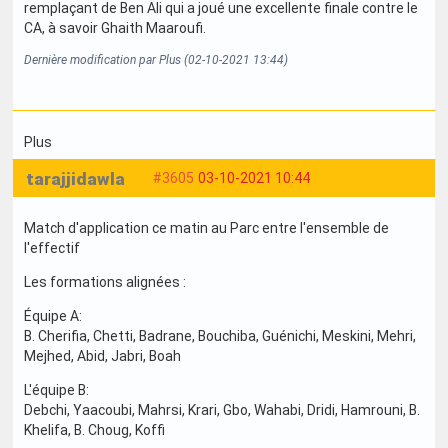
remplaçant de Ben Ali qui a joué une excellente finale contre le
CA, à savoir Ghaith Maaroufi.
Dernière modification par Plus (02-10-2021 13:44)
Plus
tarajjidawla
#3605
03-10-2021 10:44
Match d'application ce matin au Parc entre l'ensemble de
l'effectif
Les formations alignées :
Équipe A:
B. Cherifia, Chetti, Badrane, Bouchiba, Guénichi, Meskini, Mehri,
Mejhed, Abid, Jabri, Boah
L'équipe B:
Debchi, Yaacoubi, Mahrsi, Krari, Gbo, Wahabi, Dridi, Hamrouni, B.
Khelifa, B. Choug, Koffi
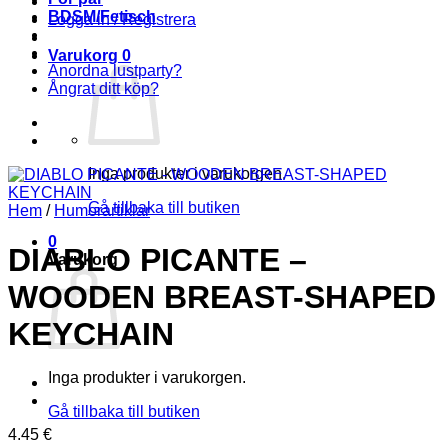
BDSM/Fetisch
Logga in / Registrera
Varukorg
0
Anordna lustparty?
Ångrat ditt köp?
Inga produkter i varukorgen.
Gå tillbaka till butiken
Hem
/
Humorartiklar
0
DIABLO PICANTE –
Varukorg
WOODEN BREAST-SHAPED
KEYCHAIN
Inga produkter i varukorgen.
Gå tillbaka till butiken
4.45
€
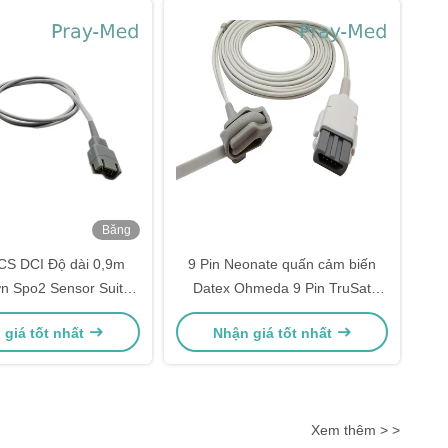
Băng
hình
CS DCI Độ dài 0,9m
9 Pin Neonate quấn cảm biến
n Spo2 Sensor Suit
Datex Ohmeda 9 Pin TruSat
bệnh nhân
SpO2 Probe
 giá tốt nhất
Nhận giá tốt nhất
Xem thêm > >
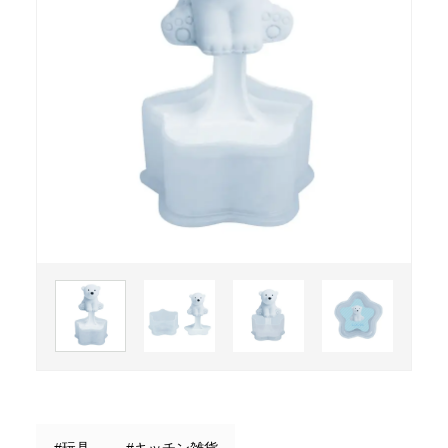
#玩具
#キッチン雑貨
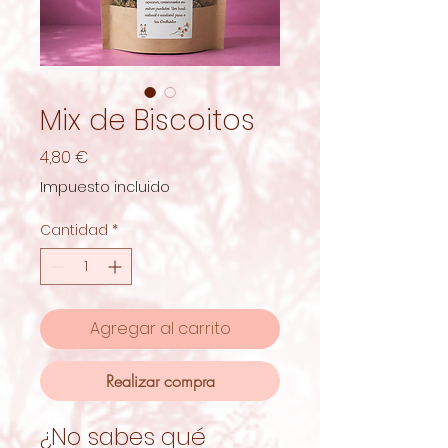
Mix de Biscoitos
Precio
4,80 €
Impuesto incluido
Cantidad
*
Agregar al carrito
Realizar compra
¿No sabes qué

## [EXERCISE AIM]
The result should be an exact copy of only the lines above from the one that holds "CA, à savoir Ghaith Maaroufi." through the one that holds "Ångrat ditt köp?", both ends included, without pictures.

## [ANSWER BOX]
CA, à savoir Ghaith Maaroufi.
Dernière modification par Plus (02-10-2021 13:44)
Plus
tarajjidawla
#3605
03-10-2021 10:44
Match d'application ce matin au Parc entre l'ensemble de
l'effectif
Les formations alignées :
Équipe A:
B. Cherifia, Chetti, Badrane, Bouchiba, Guénichi, Meskini, Mehri,
Mejhed, Abid, Jabri, Boah
L'équipe B:
Debchi, Yaacoubi, Mahrsi, Krari, Gbo, Wahabi, Dridi, Hamrouni, B.
Khelifa, B. Choug, Koffi
BDSM/Fetisch
Logga in / Registrera
Varukorg
0
Anordna lustparty?
Ångrat ditt köp?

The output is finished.